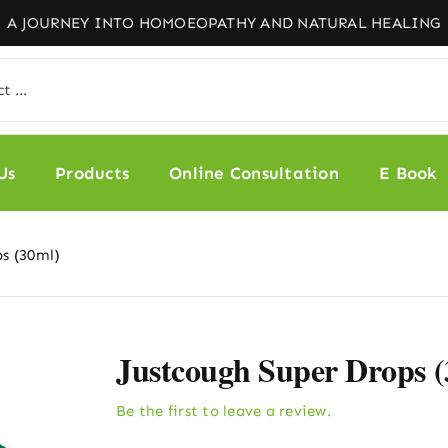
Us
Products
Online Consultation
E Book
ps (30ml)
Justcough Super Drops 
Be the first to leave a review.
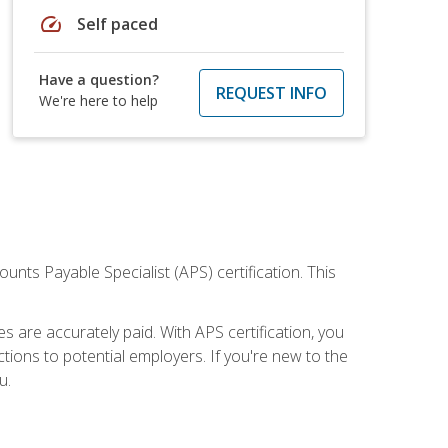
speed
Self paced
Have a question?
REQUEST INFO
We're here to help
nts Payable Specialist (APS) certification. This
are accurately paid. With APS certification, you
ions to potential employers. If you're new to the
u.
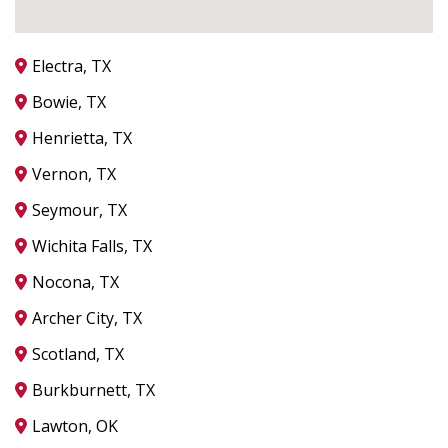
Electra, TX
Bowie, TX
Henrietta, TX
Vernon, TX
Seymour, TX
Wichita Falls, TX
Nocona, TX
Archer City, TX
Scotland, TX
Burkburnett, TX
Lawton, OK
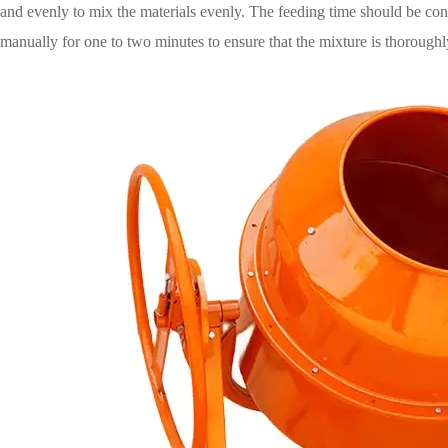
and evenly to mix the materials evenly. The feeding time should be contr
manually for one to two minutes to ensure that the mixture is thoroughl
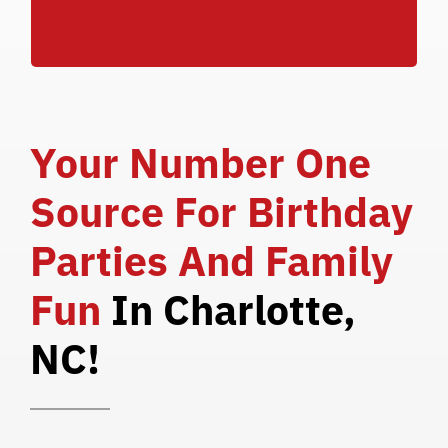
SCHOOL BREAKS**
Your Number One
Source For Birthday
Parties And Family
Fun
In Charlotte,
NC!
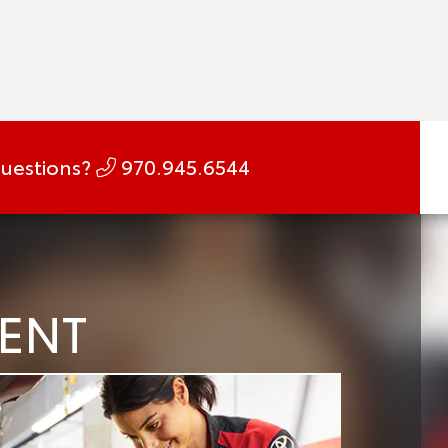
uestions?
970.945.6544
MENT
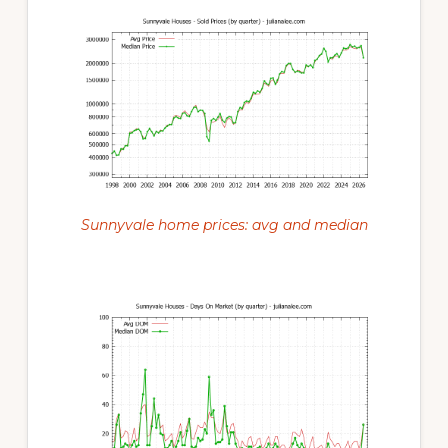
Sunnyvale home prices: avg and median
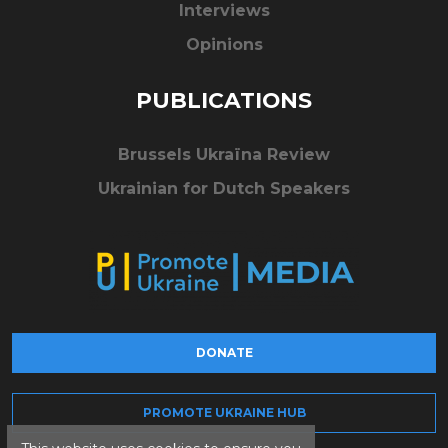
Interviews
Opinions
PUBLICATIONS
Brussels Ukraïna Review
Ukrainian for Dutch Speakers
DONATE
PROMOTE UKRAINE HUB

• _Try it_: Within the listing above, how many lines contain "certification"? Please respond with the number and nothing else.

• _Output for this task_: 2